Another recommendation is to reconsidering the draft agreement concluded between the Ministry of Justice and the Ministry of Communications regarding the remote renewal of pretrial detention by using Internet and communication technologies, by considering the renewal of the detention of the defendant via video conference and opening a dialogue with the concerned civil society organizations and the Lawyers Syndicate about the nature of this agreement and the mechanism for its implementation in a way that guarantees rights of the defendant and his defence.

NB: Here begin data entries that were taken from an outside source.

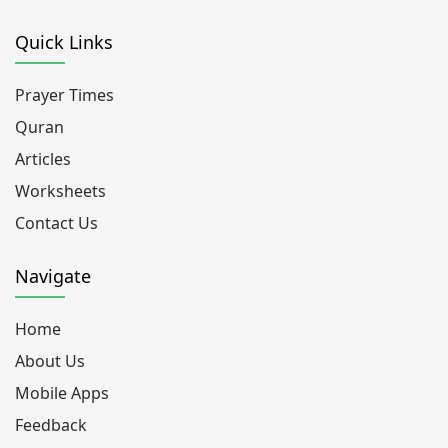
Quick Links
Prayer Times
Quran
Articles
Worksheets
Contact Us
Navigate
Home
About Us
Mobile Apps
Feedback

The CFJ also called on the security authorities in Egypt to activate the inspection sector at the Ministry of Interior, open an investigation into the complaints lodged against officers, holding accountable those involved in torture, enforced disappearance and recycling of cases, and to end the crackdown against lawyers, activists and human rights defenders. It also called for activating the provisions of the constitution and the law that allow the defendant to contact his family and lawyer from the time of arrest until the implementing of the ruling, implementing the text of the prison regulations allowing the defendants and convicted persons to communicate by phone while in detention, and implementing court rulings of acquittal and the release decisions and to end the recycling of cases, and hold accountable the officers involved in these types of practices.